Mohammed Sharuk

Posted on Aug 20

Insurance Cost Prediction

Introduction
Exploratory Data Analysis
Hypothesis Testing
Modelling
Model comparison and performance
Deployment
GitHub Repository

1. Introduction

1.1 About Project

Insurance companies need to accurately predict the cost of health insurance for individuals to set premiums appropriately. However, traditional methods of cost prediction often rely on broad actuarial tables and historical averages, which may not account for the nuanced differences among individuals. By leveraging machine learning techniques, insurers can predict more accurately the insurance costs tailored to individual profiles, leading to more competitive pricing and better risk management.

1.2 Objectives

The primary need for this project arises from the challenges insurers face in pricing policies accurately while remaining competitive in the market. Inaccurate predictions can lead to losses for insurers and unfairly high premiums for policyholders. By implementing a machine learning model, insurers can:

Enhance Precision in Pricing: Use individual data points to determine premiums that reflect actual risk more closely than generic estimates.
Increase Competitiveness: Offer rates that are attractive to consumers while ensuring that the pricing is sustainable for the insurer.
Improve Customer Satisfaction: Fair and transparent pricing based on personal health data can increase trust and satisfaction among policyholders.
Enable Personalized Offerings: Create customized insurance packages based on predicted costs, which can cater more directly to the needs and preferences of individuals.
Risk Assessment: Insurers can use the model to refine their risk assessment processes, identifying key factors that influence costs most significantly.

1.3 Concepts used

Data Cleaning and pre-processing
EDA
Hypothesis testing (using scipy library for statistical test)
Predictions using regression models (using sklearn library)

1.4 Data Source

Dataset provided by Scaler

2. Exploratory Data Analysis (EDA)

This is the most important and time-consuming part of any data science project. As you have to use imagination to dig out the important information or insights while ensuring high interpretability. This helps us in understanding the data better and for other stakeholders too which further helps in making better business decisions. This also helps in understanding how target variable are behaving with different features. This will further help us in feature engineering.

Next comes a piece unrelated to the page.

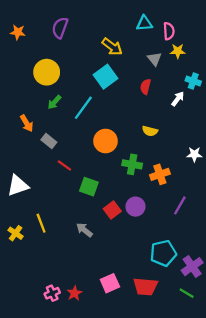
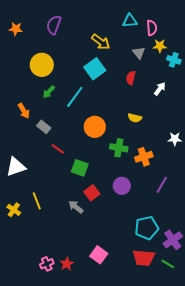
cyan cross: (193, 81) -> (174, 60), moved
red square: (112, 210) -> (92, 193), moved
pink square: (110, 283) -> (99, 255), turned -30
red trapezoid: (145, 287) -> (144, 258), moved

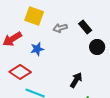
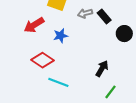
black rectangle: (85, 27) -> (104, 17), moved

Before moving ahead with EDA we will first, import some libraries like pandas, numpy, matplotlib etc. Then we will be reading the data. The data is in .csv format

Data Description

The dataset comprises the following 11 attributes:

Age: Numeric, ranging from 18 to 66 years.
Diabetes: Binary (0 or 1), where 1 indicates the presence of diabetes.
BloodPressureProblems: Binary (0 or 1), indicating the presence of blood pressure-related issues.
AnyTransplants: Binary (0 or 1), where 1 indicates the person has had a transplant.
AnyChronicDiseases: Binary (0 or 1), indicating the presence of any chronic diseases.
Height: Numeric, measured in centimeters, ranging from 145 cm to 188 cm.
Weight: Numeric, measured in kilograms, ranging from 51 kg to 132 kg.
KnownAllergies: Binary (0 or 1), where 1 indicates known allergies.
HistoryOfCancerInFamily: Binary (0 or 1), indicating a family history of cancer.
NumberOfMajorSurgeries: Numeric, counting the number of major surgeries, ranging from 0 to 3 surgeries.
PremiumPrice: Numeric, representing the premium price in currency, ranging from 15,000 to 40,000.

Reading Dataset

def read_data(url):
  df = pd.read_csv(url)
  df.rename(columns={
      'Age'                     : 'age',
      'Diabetes'                : 'diabetes',
      'BloodPressureProblems'   : 'blood_pressure_problems',
      'AnyTransplants'          : 'any_transplants',
      'AnyChronicDiseases'      : 'any_chronic_diseases',
      'Height'                  : 'height',
      'Weight'                  : 'weight',
      'KnownAllergies'          : 'known_allergies',
      'HistoryOfCancerInFamily' : 'history_of_cancer_in_family',
      'NumberOfMajorSurgeries'  : 'number_of_major_surgeries',
      'PremiumPrice'            : 'premium_price'
  }, inplace=True)

  return df

CSV_URL = 'https://drive.google.com/uc?id=1NBk1TFkK4NeKdodR2DxIdBp2Mk1mh4AS'
df = read_data(CSV_URL)

df.head()

Dataset Shape

rows, cols = df.shape
print(f'Number of rows : {rows}')
print(f'Number of columns : {cols}')

Column Datatypes

Numerical Data Description

Categorical Data Description

Null Value Counts

Number of outliers

Mean Premium by All Disease Interaction Combinations

Target Variable Distribution (Premium Price)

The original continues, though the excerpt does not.